**Directions**
Your task is to copy every line of the entries that contains "промисловість".

**Dataset entries**
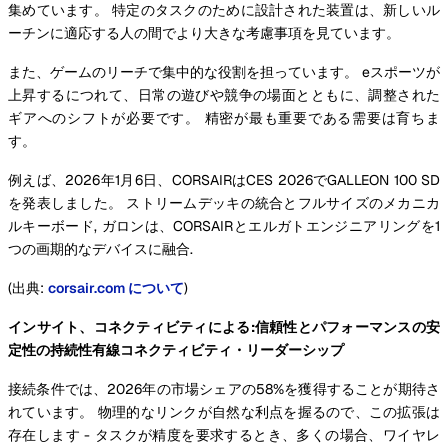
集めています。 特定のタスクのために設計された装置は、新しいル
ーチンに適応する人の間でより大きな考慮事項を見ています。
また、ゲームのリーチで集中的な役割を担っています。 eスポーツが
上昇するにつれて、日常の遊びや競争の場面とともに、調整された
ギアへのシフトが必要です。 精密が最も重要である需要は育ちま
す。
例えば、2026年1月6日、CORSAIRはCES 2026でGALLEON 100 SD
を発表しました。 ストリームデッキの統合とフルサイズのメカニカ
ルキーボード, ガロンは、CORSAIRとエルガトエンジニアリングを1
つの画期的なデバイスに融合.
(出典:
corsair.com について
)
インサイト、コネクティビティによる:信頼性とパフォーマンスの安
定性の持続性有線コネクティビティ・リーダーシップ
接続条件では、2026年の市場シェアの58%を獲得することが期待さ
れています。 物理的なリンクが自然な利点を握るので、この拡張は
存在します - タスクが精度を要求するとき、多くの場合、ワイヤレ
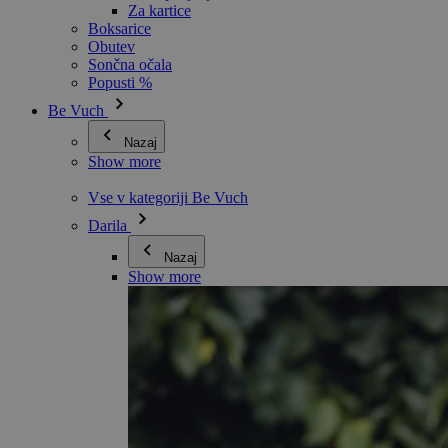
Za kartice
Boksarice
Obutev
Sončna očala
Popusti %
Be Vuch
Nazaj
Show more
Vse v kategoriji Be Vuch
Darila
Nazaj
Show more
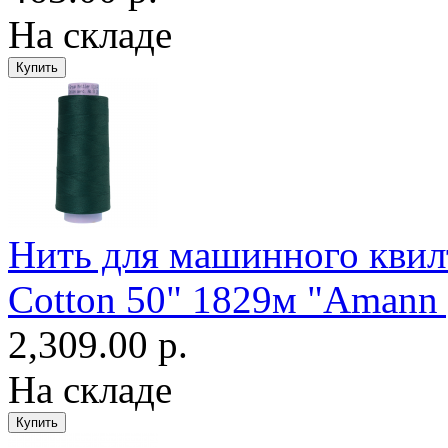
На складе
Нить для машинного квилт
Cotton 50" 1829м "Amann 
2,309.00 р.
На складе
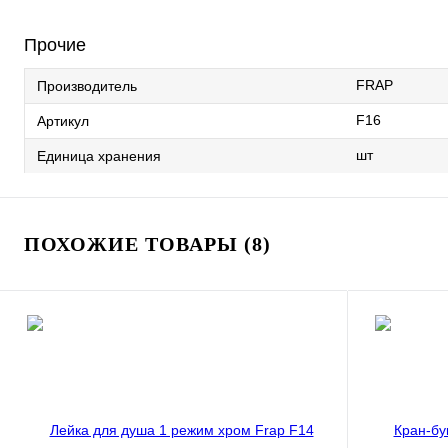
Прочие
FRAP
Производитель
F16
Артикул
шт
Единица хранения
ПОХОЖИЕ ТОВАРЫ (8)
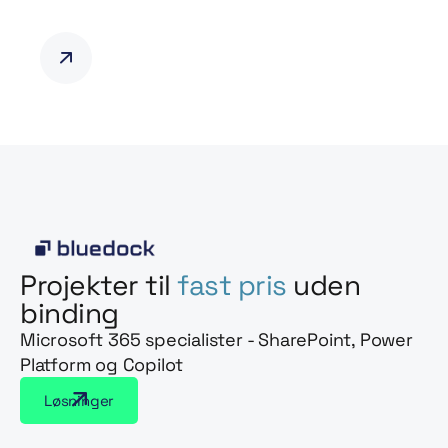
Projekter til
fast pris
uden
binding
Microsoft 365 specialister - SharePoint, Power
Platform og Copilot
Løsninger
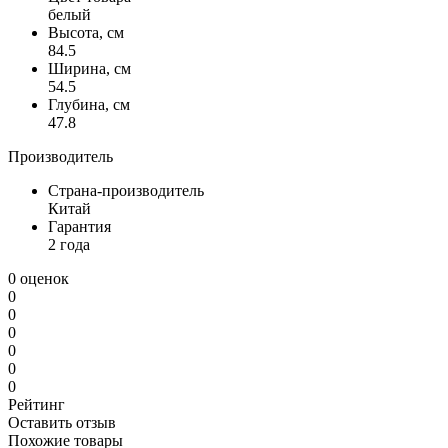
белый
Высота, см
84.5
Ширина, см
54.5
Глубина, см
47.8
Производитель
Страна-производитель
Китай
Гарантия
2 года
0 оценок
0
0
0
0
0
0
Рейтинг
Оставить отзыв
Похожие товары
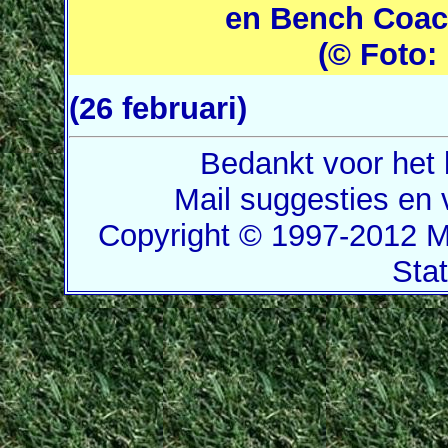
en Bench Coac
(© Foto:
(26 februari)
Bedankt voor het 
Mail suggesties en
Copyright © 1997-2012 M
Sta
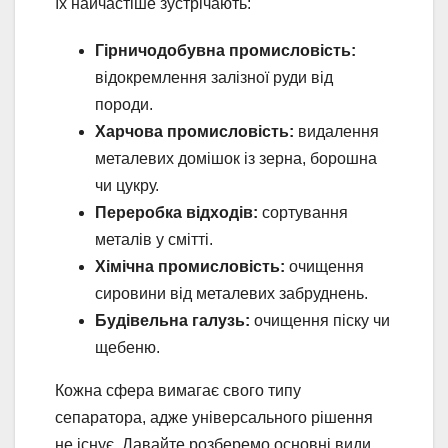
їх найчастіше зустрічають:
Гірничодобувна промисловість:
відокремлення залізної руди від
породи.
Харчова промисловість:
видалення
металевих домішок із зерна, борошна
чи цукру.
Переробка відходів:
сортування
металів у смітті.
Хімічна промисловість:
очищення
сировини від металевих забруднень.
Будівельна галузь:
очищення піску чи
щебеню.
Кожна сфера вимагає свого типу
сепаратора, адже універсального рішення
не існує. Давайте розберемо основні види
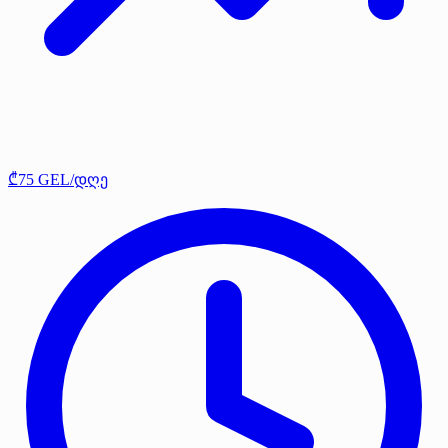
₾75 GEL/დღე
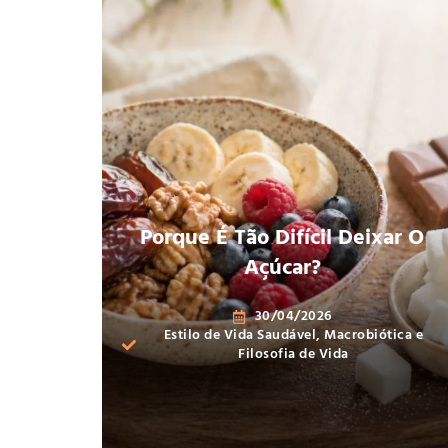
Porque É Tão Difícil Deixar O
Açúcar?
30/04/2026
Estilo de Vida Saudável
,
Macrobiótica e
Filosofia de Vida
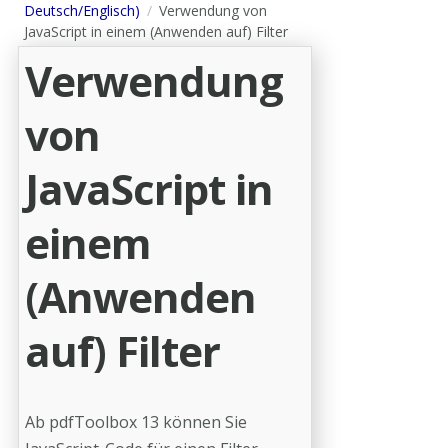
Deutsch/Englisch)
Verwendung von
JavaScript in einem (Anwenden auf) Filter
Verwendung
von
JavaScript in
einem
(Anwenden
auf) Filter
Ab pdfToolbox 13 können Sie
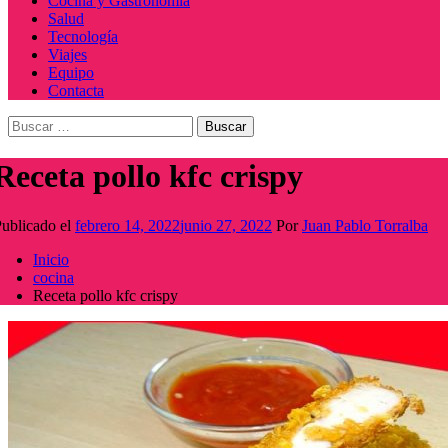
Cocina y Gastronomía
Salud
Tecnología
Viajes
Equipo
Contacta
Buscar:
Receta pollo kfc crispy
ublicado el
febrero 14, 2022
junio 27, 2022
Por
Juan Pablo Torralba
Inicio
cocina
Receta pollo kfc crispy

**Solution to the problem**
Гірничодобувна промисловість:
Харчова промисловість:
Хімічна промисловість:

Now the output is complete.